(Collection entries)
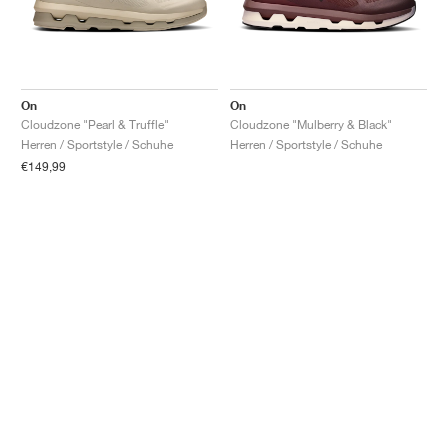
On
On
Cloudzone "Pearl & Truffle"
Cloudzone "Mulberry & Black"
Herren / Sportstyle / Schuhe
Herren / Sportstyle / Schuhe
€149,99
==
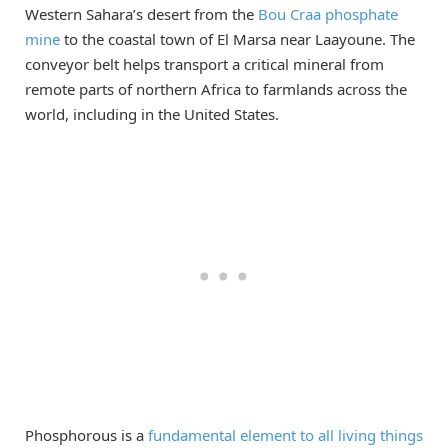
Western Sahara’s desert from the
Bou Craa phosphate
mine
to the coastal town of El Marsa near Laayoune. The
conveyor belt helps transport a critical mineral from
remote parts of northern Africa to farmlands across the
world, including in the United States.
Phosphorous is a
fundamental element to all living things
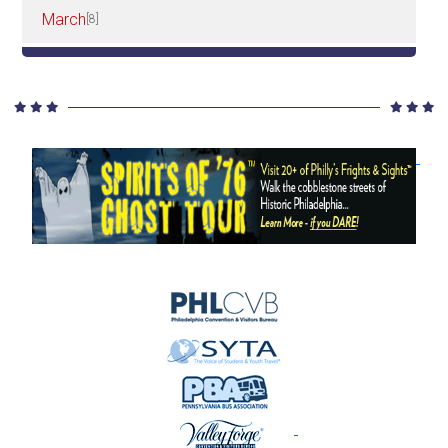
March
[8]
==
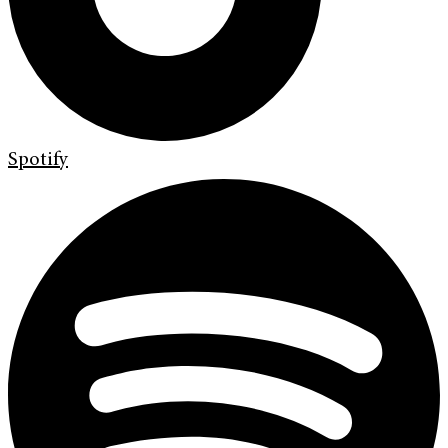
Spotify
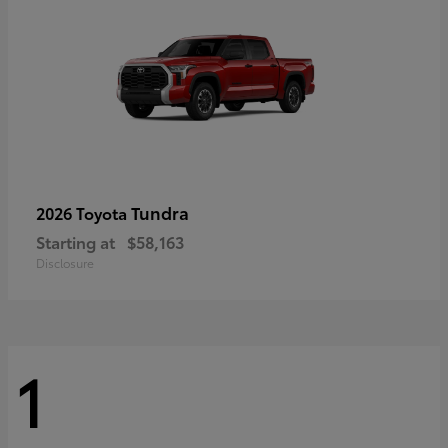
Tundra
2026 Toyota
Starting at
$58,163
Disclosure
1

_Your instructions_: In the entries above, find each line with the word "Cloudzone" and return it.

_Solution for this exercise_:
Cloudzone "Pearl & Truffle"
Cloudzone "Mulberry & Black"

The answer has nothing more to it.